As the snow-sketched apparition glided out of sight around the buttress ending the ledge to the south, there came from it a mocking rippling laughter in two voices, one alto, one soprano.
"A sightless fish that laughs like girls — most monstrous!" Fafhrd commented shakenly, hefting his ax, which he'd got out swiftly too, though it was still attached to his belt by a long thong.
They crouched there then for a while, scrambled out of their cloaks, and with weapons ready, awaited the invisible monster's return, Hrissa standing between them with fur bristling. But after a while they began to shake from the cold and so they perforce got back into their cloaks and laced them, though still gripping their weapons and prepared to throw off the upper lacings in a flash.

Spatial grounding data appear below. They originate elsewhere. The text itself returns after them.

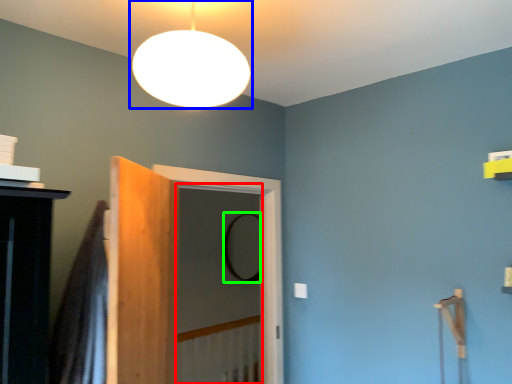 Question: Considering the real-world distances, which object is farthest from screen door (highlighted by a red box)? lamp (highlighted by a blue box) or mirror (highlighted by a green box)?

Choices:
 (A) lamp
 (B) mirror

Answer: (A) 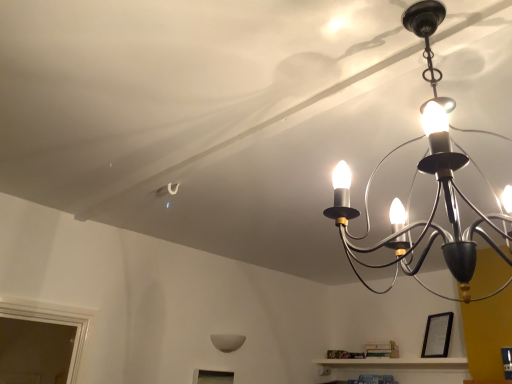 Question: Is matte black chandelier at upper right, positioned as the second lamp in bottom-to-top order, closer to the viewer compared to white matte wall sconce at lower center, which is the first lamp in left-to-right order?

Choices:
 (A) no
 (B) yes

Answer: (B)

Question: From the image's perspective, is matte black chandelier at upper right, which ranks as the first lamp in right-to-left order, on white matte wall sconce at lower center, marked as the second lamp in a top-to-bottom arrangement?

Choices:
 (A) yes
 (B) no

Answer: (A)

Question: Is white matte wall sconce at lower center, which is the first lamp in left-to-right order, inside matte black chandelier at upper right, which is the second lamp from back to front?

Choices:
 (A) yes
 (B) no

Answer: (B)

Question: Considering the relative sizes of matte black chandelier at upper right, positioned as the second lamp in bottom-to-top order, and white matte wall sconce at lower center, arranged as the first lamp when ordered from the bottom, in the image provided, is matte black chandelier at upper right, positioned as the second lamp in bottom-to-top order, smaller than white matte wall sconce at lower center, arranged as the first lamp when ordered from the bottom,?

Choices:
 (A) yes
 (B) no

Answer: (B)

Question: Does matte black chandelier at upper right, which is the second lamp from back to front, have a lesser width compared to white matte wall sconce at lower center, which appears as the 2th lamp when viewed from the right?

Choices:
 (A) yes
 (B) no

Answer: (B)

Question: From the image's perspective, is black matte picture frame at lower right positioned above or below white matte wall sconce at lower center, which is counted as the 1th lamp, starting from the back?

Choices:
 (A) below
 (B) above

Answer: (B)

Question: From their relative heights in the image, would you say black matte picture frame at lower right is taller or shorter than white matte wall sconce at lower center, which appears as the 2th lamp when viewed from the right?

Choices:
 (A) short
 (B) tall

Answer: (B)

Question: Is black matte picture frame at lower right to the left or to the right of white matte wall sconce at lower center, which is counted as the 1th lamp, starting from the back, in the image?

Choices:
 (A) left
 (B) right

Answer: (B)

Question: From a real-world perspective, relative to white matte wall sconce at lower center, which appears as the 2th lamp when viewed from the right, is black matte picture frame at lower right vertically above or below?

Choices:
 (A) below
 (B) above

Answer: (B)

Question: From the image's perspective, is matte black chandelier at upper right, marked as the 1th lamp in a top-to-bottom arrangement, located above or below white matte wall sconce at lower center, which is counted as the 1th lamp, starting from the back?

Choices:
 (A) above
 (B) below

Answer: (A)

Question: From a real-world perspective, relative to white matte wall sconce at lower center, which is the second lamp from front to back, is matte black chandelier at upper right, the 2th lamp when ordered from left to right, vertically above or below?

Choices:
 (A) above
 (B) below

Answer: (A)

Question: In terms of width, does matte black chandelier at upper right, which ranks as the 1th lamp in front-to-back order, look wider or thinner when compared to white matte wall sconce at lower center, which appears as the 2th lamp when viewed from the right?

Choices:
 (A) thin
 (B) wide

Answer: (B)

Question: Do you think matte black chandelier at upper right, positioned as the second lamp in bottom-to-top order, is within white matte wall sconce at lower center, marked as the second lamp in a top-to-bottom arrangement, or outside of it?

Choices:
 (A) outside
 (B) inside

Answer: (A)

Question: Is point (425, 349) closer or farther from the camera than point (327, 215)?

Choices:
 (A) closer
 (B) farther

Answer: (B)

Question: From the image's perspective, is black matte picture frame at lower right located above or below matte black chandelier at upper right, marked as the 1th lamp in a top-to-bottom arrangement?

Choices:
 (A) below
 (B) above

Answer: (A)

Then they briefly discussed the weirdness just witnessed, insofar as they could, each now confessing his earlier visions or dreams of girls.
Finally the Mouser said, "The girls might have been riding the invisible thing, lying along its back — and invisible too! Yet, what was the thing?"
This touched a small spot in Fafhrd's memory. Rather unwillingly he said, "I remember waking once as a child in the night and hearing my father say to my mother, '…like great thick quivering sails, but the ones you can't see are the worst.' They stopped speaking then, I think because they heard me stir."
The Mouser asked, "Did your father ever speak of seeing girls in the high mountains — flesh, apparition, or witch, which is a mixture of the two; visible or invisible?"
"He wouldn't have mentioned 'em if he had," Fafhrd replied. "My mother was a very jealous woman and a devil with a chopper."
The whiteness they'd been scanning turned swiftly to darkest gray. The sun had set. They could no longer see the falling snow. They pulled up their hoods and laced their cloaks tight and huddled together at the back of the ledge with Hrissa close between them.
Trouble came early the next day. They roused with first light, feeling battered and nightmare-ridden, and uncramped themselves with difficulty while the morning ration of strong herb tea and powdered meat and snow were stewed in the same pot to a barely uncold aromatic gruel. Hrissa gnawed her rewarmed hare's bones and accepted a little bear's fat and water from the Mouser.
The snow had stopped during the night, but the Obelisk was powdered with it on every step and hold, while under the snow was ice — the first-fallen snow melted by yesterday afternoon's meager warmth on the rock and quickly refrozen.